» **Your instructions**
Please transcribe each of the records exactly as given.

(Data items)
____

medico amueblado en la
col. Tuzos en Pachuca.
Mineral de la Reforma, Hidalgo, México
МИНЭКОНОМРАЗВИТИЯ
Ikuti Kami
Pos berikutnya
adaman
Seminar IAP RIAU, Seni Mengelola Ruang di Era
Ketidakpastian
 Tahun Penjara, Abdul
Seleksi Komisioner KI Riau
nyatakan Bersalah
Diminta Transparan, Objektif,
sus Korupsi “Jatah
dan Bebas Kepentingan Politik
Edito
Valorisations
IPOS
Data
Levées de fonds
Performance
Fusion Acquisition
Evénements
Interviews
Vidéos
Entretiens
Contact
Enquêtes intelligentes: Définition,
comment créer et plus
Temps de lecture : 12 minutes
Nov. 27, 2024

____

» **Solution for this problem**
medico amueblado en la
col. Tuzos en Pachuca.
Mineral de la Reforma, Hidalgo, México
МИНЭКОНОМРАЗВИТИЯ
Ikuti Kami
Pos berikutnya
adaman
Seminar IAP RIAU, Seni Mengelola Ruang di Era
Ketidakpastian
 Tahun Penjara, Abdul
Seleksi Komisioner KI Riau
nyatakan Bersalah
Diminta Transparan, Objektif,
sus Korupsi “Jatah
dan Bebas Kepentingan Politik
Edito
Valorisations
IPOS
Data
Levées de fonds
Performance
Fusion Acquisition
Evénements
Interviews
Vidéos
Entretiens
Contact
Enquêtes intelligentes: Définition,
comment créer et plus
Temps de lecture : 12 minutes
Nov. 27, 2024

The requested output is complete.